【走りも楽しいファミリーサルーン】アルファ・ロメオ・ジュリア 英国版クラシック・ガイド 前編

公開 : 2021.01.17 07:25

クラシック・アルファ・ロメオとして、スポーティな走りを楽しめるだけでなく、優れたファミリーサルーンにもなると英国編集部が評価する、105系のジュリア。近年の価格は上昇傾向ですが、部品供給は安定しているようです。

視界にも空力性能にも優れた四角いボディ

text:Malcom McKay(マルコム・マッケイ)
photo:James Mann(ジェームズ・マン)
translation:Kenji Nakajima(中嶋健治)

  
ジュリア・スプリントで影が薄くなりがちだが、オトナな雰囲気のアルファ・ロメオ・ジュリア105シリーズは、クラシックな楽しいファミリー・スポーツサルーンになってくれる。

1963年の登場当初、モーター誌はジュリアの見た目を「不快には見えない」と記しているが、スタイリングの評判は確かに良くはなかった。しかし、エンジンやトランスミッション、ハンドリングなどの仕上がりには、高い評価を与えている。

アルファ・ロメオ・ジュリア(105系/1962〜1977年)
アルファ・ロメオ・ジュリア(105系/1962〜1977年)

アルファ・ロメオのデザインチーフ、ジュゼッペ・スカルナティが生み出したサルーンには、驚くほど広い車内空間が与えられている。コラムシフトを採用し、スプリットタイプのベンチシートをフロントに載せることで、当初の定員は6名だった。

カタチからは想像しにくいが、空力性能にも優れ、空気抵抗のCd値は同時期のポルシェ911に並ぶ。大きな窓が与えられ、運転席からの視界も優秀。1300系とシングルキャブの1600系は速くないものの、エネルギッシュな走りは爽快だ。

初期のジュリアは四輪ともにドラムブレーキで、左ハンドルのみ。レース志向のTIスーパーは最も人気が高く、取引価格も高い。1965年にツイン・ウェーバーキャブレターを載せたスーパーが登場。こちらの方が乗りやすく、活発で運転も楽しめる。

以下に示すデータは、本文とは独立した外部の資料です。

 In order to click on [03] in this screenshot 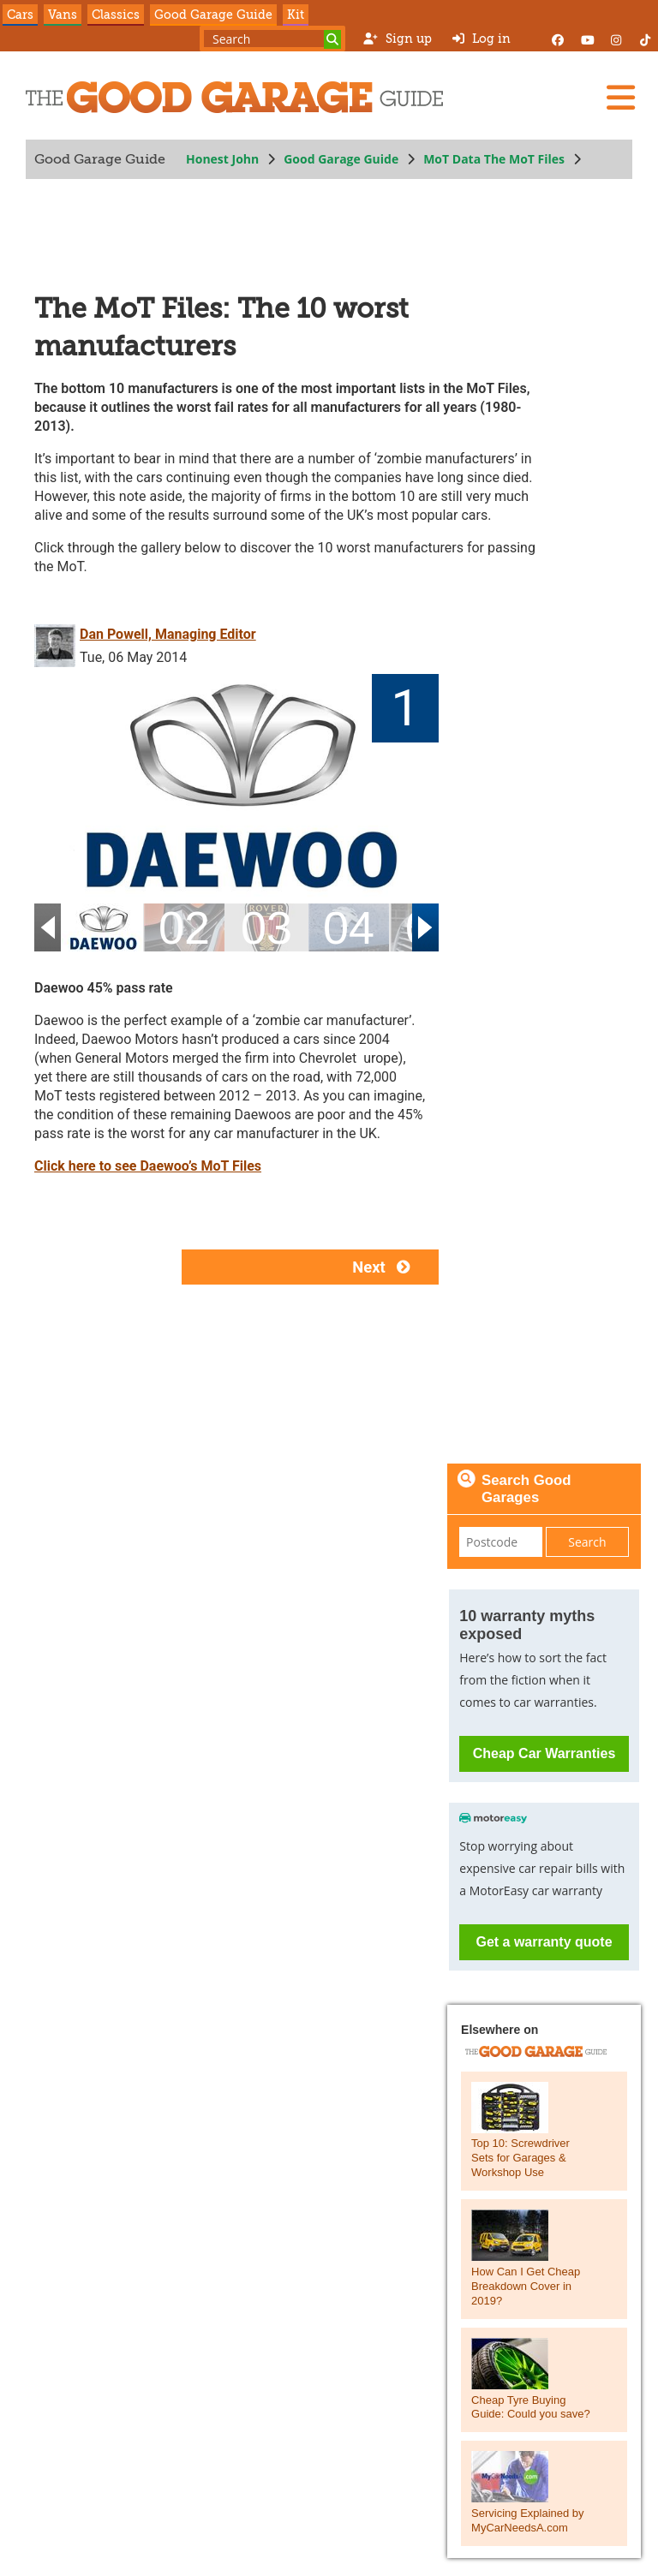 , I will do `click(266, 928)`.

1965年から1969年にかけて製造されたジュリアのトップグレードには、ボリノ・デ・オロと記された金色のエンブレムがリアピラーに付けられている。1969年から1972年のモデルでは、ミラノのヘビ柄、ビショーネのエンブレムが付いている。

高回転を好むエンジン ハンドリングは一級品

近年の価格は上昇傾向にあるが、それでもボロボロの状態からレストアして仕上げるより、状態の良いジュリアを買った方が予算は抑えられる。珍しいとはいえ、時間をかけてオリジナル状態のクルマを探す価値はある。プレミア価格にはなってしまうけれど。

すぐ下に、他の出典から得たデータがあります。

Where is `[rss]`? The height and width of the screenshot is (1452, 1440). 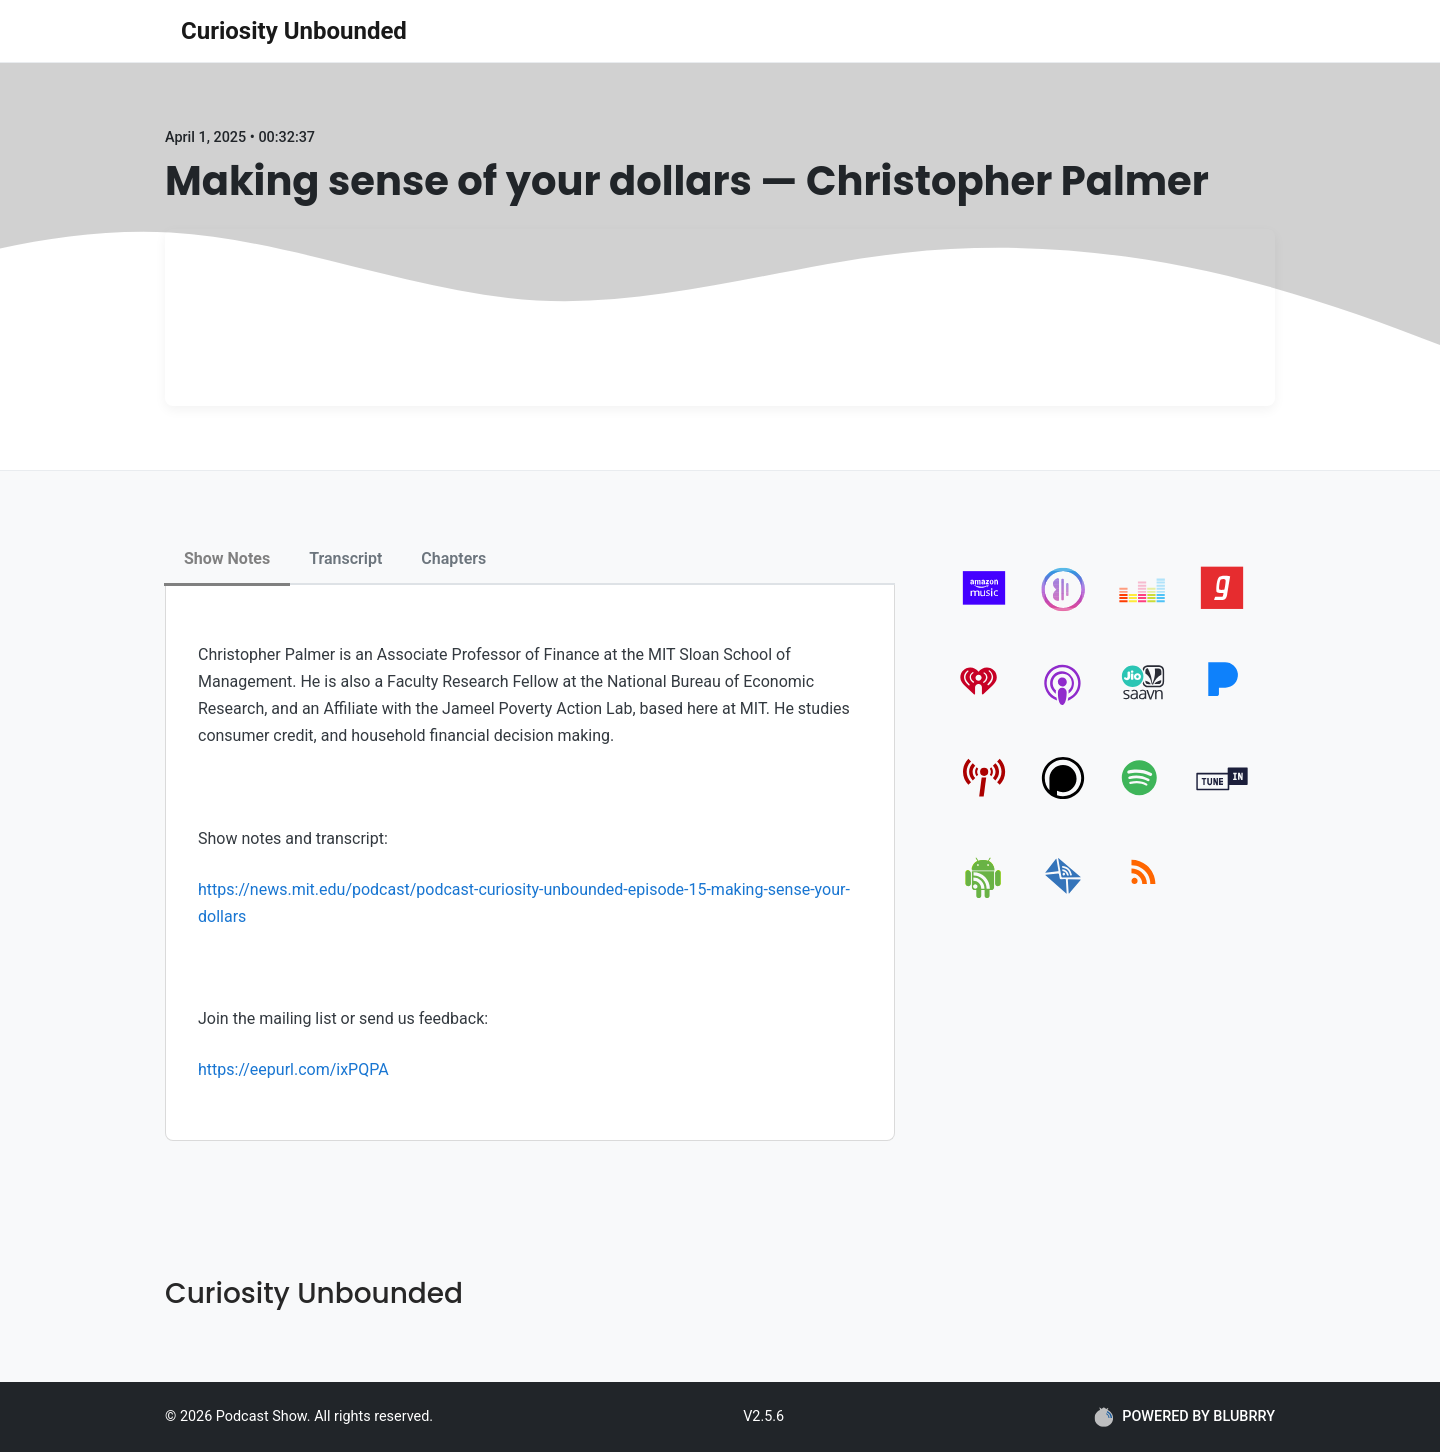 [rss] is located at coordinates (1143, 894).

1963年のモーター誌にはこう記されている。「ジュリア1600TIは、平均より速いドライバーでも、日常的に乗れるように設計されています。エンジンは高回転を好み、滑らかに吹け上がり、安楽に高速走行をこなせます」

アルファ・ロメオ・ジュリア(105系/1962〜1977年)
アルファ・ロメオ・ジュリア(105系/1962〜1977年)

「ハンドリングは一級品。シンクロの付いた5速MTが、エンジンの魅力を高めています」。しかし、多くはレストアを受けているから、仕上がりには気をつけたい。技術の良し悪しで、その後のジュリアとのカーライフや価値が、大きく変わってしまう。

安価な部品への交換で済まされている場合にも、注意したい。せっかくのクルマの信頼性を下げてしまう。直すなら、高品質な部品を選びたいところ。

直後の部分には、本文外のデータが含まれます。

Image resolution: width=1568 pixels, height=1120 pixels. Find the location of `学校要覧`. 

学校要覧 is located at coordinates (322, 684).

ボディは錆びやすく、英国で見つかるジュリアは大抵どこかが錆びている。オーストラリアや南アフリカなら、きれいなボディのジュリアが見つかる。販売地域によって、微妙にトリムグレードの内容が異なる場合がある。

運転席からの視界には優れるから、左ハンドル車だとしても、英国や日本で運転しにくいとは感じないだろう。オリジナルの設計といえる左ハンドル車で、錆のないジュリアを選ぶメリットも大きい。